┌─ TASK INPUT

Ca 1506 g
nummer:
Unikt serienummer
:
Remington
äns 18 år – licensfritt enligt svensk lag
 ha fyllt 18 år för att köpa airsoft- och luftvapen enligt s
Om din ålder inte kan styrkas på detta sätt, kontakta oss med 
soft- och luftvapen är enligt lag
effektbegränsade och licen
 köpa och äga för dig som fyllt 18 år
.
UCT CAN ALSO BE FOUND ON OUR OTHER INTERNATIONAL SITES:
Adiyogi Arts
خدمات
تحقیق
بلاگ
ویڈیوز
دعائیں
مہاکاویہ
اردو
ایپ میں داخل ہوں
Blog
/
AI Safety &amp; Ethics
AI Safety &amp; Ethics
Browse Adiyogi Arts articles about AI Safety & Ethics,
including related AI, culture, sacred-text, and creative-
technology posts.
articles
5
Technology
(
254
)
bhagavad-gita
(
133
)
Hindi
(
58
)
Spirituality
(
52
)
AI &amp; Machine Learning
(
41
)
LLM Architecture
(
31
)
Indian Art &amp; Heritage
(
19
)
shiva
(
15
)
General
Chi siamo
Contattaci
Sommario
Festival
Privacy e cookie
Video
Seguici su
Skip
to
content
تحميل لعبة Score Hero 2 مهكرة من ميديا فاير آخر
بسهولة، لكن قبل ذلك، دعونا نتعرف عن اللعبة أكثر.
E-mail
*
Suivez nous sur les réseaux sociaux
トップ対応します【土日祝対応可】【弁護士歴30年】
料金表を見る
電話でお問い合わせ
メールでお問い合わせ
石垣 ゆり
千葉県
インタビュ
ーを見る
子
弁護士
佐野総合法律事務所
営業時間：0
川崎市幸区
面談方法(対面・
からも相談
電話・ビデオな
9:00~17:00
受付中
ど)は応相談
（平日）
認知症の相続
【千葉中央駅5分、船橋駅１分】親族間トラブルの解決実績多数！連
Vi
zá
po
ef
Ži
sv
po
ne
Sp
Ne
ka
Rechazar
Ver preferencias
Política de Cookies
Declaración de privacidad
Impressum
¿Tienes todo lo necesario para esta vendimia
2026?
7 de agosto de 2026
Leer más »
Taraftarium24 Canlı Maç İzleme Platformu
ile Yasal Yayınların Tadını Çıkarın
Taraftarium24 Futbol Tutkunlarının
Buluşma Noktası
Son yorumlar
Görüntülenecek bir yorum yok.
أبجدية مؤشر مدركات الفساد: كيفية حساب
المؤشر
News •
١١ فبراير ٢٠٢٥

└─

**EXERCISE REQUIREMENTS:** Would you write down every record again, exactly?

**OUTPUT OF THE EXERCISE:**
Ca 1506 g
nummer:
Unikt serienummer
:
Remington
äns 18 år – licensfritt enligt svensk lag
 ha fyllt 18 år för att köpa airsoft- och luftvapen enligt s
Om din ålder inte kan styrkas på detta sätt, kontakta oss med 
soft- och luftvapen är enligt lag
effektbegränsade och licen
 köpa och äga för dig som fyllt 18 år
.
UCT CAN ALSO BE FOUND ON OUR OTHER INTERNATIONAL SITES:
Adiyogi Arts
خدمات
تحقیق
بلاگ
ویڈیوز
دعائیں
مہاکاویہ
اردو
ایپ میں داخل ہوں
Blog
/
AI Safety &amp; Ethics
AI Safety &amp; Ethics
Browse Adiyogi Arts articles about AI Safety & Ethics,
including related AI, culture, sacred-text, and creative-
technology posts.
articles
5
Technology
(
254
)
bhagavad-gita
(
133
)
Hindi
(
58
)
Spirituality
(
52
)
AI &amp; Machine Learning
(
41
)
LLM Architecture
(
31
)
Indian Art &amp; Heritage
(
19
)
shiva
(
15
)
General
Chi siamo
Contattaci
Sommario
Festival
Privacy e cookie
Video
Seguici su
Skip
to
content
تحميل لعبة Score Hero 2 مهكرة من ميديا فاير آخر
بسهولة، لكن قبل ذلك، دعونا نتعرف عن اللعبة أكثر.
E-mail
*
Suivez nous sur les réseaux sociaux
トップ対応します【土日祝対応可】【弁護士歴30年】
料金表を見る
電話でお問い合わせ
メールでお問い合わせ
石垣 ゆり
千葉県
インタビュ
ーを見る
子
弁護士
佐野総合法律事務所
営業時間：0
川崎市幸区
面談方法(対面・
からも相談
電話・ビデオな
9:00~17:00
受付中
ど)は応相談
（平日）
認知症の相続
【千葉中央駅5分、船橋駅１分】親族間トラブルの解決実績多数！連
Vi
zá
po
ef
Ži
sv
po
ne
Sp
Ne
ka
Rechazar
Ver preferencias
Política de Cookies
Declaración de privacidad
Impressum
¿Tienes todo lo necesario para esta vendimia
2026?
7 de agosto de 2026
Leer más »
Taraftarium24 Canlı Maç İzleme Platformu
ile Yasal Yayınların Tadını Çıkarın
Taraftarium24 Futbol Tutkunlarının
Buluşma Noktası
Son yorumlar
Görüntülenecek bir yorum yok.
أبجدية مؤشر مدركات الفساد: كيفية حساب
المؤشر
News •
١١ فبراير ٢٠٢٥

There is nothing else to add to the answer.